Monday, 18 June 2018

granica

Siedzę se w leiku, co to jak wiadomo na Fore już jest, siedzę i dumam, kto to w tych gazetach siedzi, że takie rzeczy wypisuje doprawdy.
To znaczy nie ja siedzę sama i nie ja czytam w tym dialekcie, taka to ja niezdolna jeszcze. Nie to, co Ana, co to właśnie co nieco wyczytuje
Właśnie - wtrąca się wywołana Ana - oto właśnie włala, jak bardzo się mylą redaktory i redaktorki też, nawet jeśli są feministkami na ef!
Mianowicie: w temacie sąsiedztwa. Czyli okoliczności. Czyli Fore, co to zahacza o naszego Sanżila najzwyklejszego, swojskiego, więc je znamy poniekąd, Fore - a najbardziej jego śmieci.
O tak, śmieci i kupy.
Bo to jest to, gdzie redaktorzy się mylą właśnie.
Już wyjaśniam. Mianowicie w gazecie tejto podzielili Fore, Forest i Vorst także - wedle uznania i wymowy - na górny i dolny. Dolny to koło placu Sandenis, pisane Saint-Denis, denis-tenis; innej wersji, polskiej czyly, tego imienia chyba nie uświadczymy, heloł! 
My tu w okolicznościach własnych - sanżilowskich - znamy za to Fore górny, co rusz na nim bywamy, na takim zakupionym przez psy Markonim chociażby.
I ci redaktorzy, wyobraźcie se, piszą, że górny od dolnego różni się czym? oburza się Ana.
No czym? wysokością? że jedni na górze, a inni na dole? szczelam z głupia frant.
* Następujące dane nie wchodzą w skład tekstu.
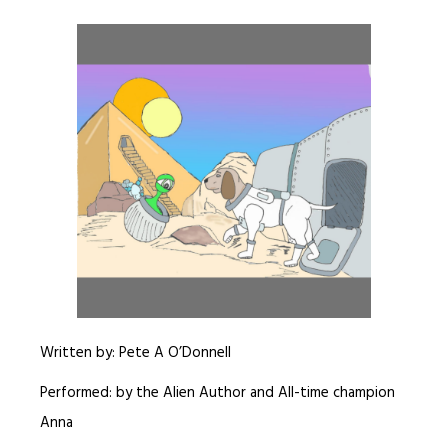
Written by: Pete A O’Donnell
Performed: by the Alien Author and All-time champion
Anna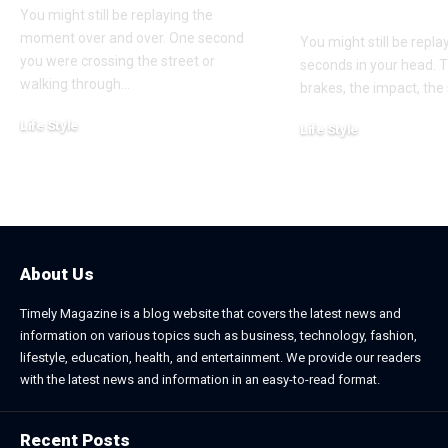
Win?
You might still be replaying the
moment over and over. One second
You might still be repl
you were crossing the street or
seconds in your head. 
walking through
…
brakes, the impact, the
Life Style
Life Style
August 1, 2026
July 4, 2026
About Us
Timely Magazine is a blog website that covers the latest news and
information on various topics such as business, technology, fashion,
lifestyle, education, health, and entertainment. We provide our readers
with the latest news and information in an easy-to-read format.
Recent Posts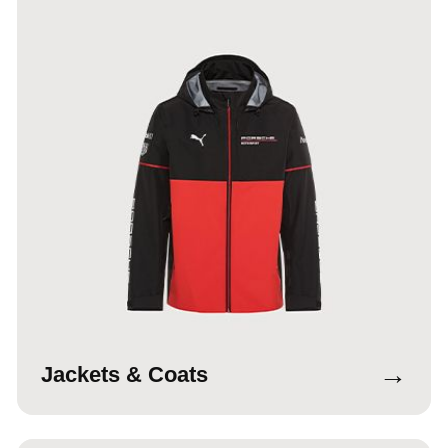
→
Jackets & Coats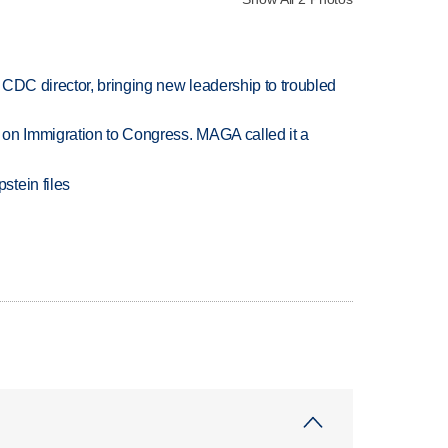
CDC director, bringing new leadership to troubled
on Immigration to Congress. MAGA called it a
tein files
Tym też, wiadomo! Ale tych tam w gazetach głównie uderzyła średnia wieku. Mieszkańców
A co powinni byli napisać?
Co?
Jezusie, co to, oczów nie masz Ksenio? W leiku siedzisz, koło koszy na śmieci, i nie widzisz, co się dzieje?
No co?
Śmieci! śmieci! wszędzie się walają przecież. Śmieci stanowią granicę między dołem a górą, ot co. Wystawione na pełnym nielegalu, i pod względem miejsca, i czasu. I to mimo starań Eszeta, co to nawet radnym se zaplanował być, byle by tylko je usunąć. Spod okien własnych przykładowo, lecz nie tylko, taki to on nie jest wcale a wcale.
Ale mówiłaś, że Eszet mieszka w Fore górnym? Czyly na bogato?
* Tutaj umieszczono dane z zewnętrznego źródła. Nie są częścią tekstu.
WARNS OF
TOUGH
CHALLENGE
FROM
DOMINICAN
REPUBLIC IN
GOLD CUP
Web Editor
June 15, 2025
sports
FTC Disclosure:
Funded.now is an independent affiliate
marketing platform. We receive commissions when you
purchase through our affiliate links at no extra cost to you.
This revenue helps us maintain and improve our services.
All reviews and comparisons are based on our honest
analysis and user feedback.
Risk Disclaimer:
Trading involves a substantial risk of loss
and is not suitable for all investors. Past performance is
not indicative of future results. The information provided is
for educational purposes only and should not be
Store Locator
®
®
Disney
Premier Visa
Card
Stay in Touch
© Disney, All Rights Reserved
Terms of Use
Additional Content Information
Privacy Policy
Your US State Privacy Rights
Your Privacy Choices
Owszem niby, ale jednak nie na altitud 100, setce samej, gdzie już by worów mniej uświadczył. Te kilka metrów w dół zdają się odgrywać kluczową rolę. A tak to sam musi zapewne rozgrzebywać worki i szukać winnych. Czasami trafia na nazwisko. Nasze swojskie lub nie. Albańskie chociażby.
I na 90 metrów jeszcze pełno śmiecia, a na setce - już nie!
Liczba nielegalnych worów. A nie nielegalnych ludzi. Dobre i to, co Ano?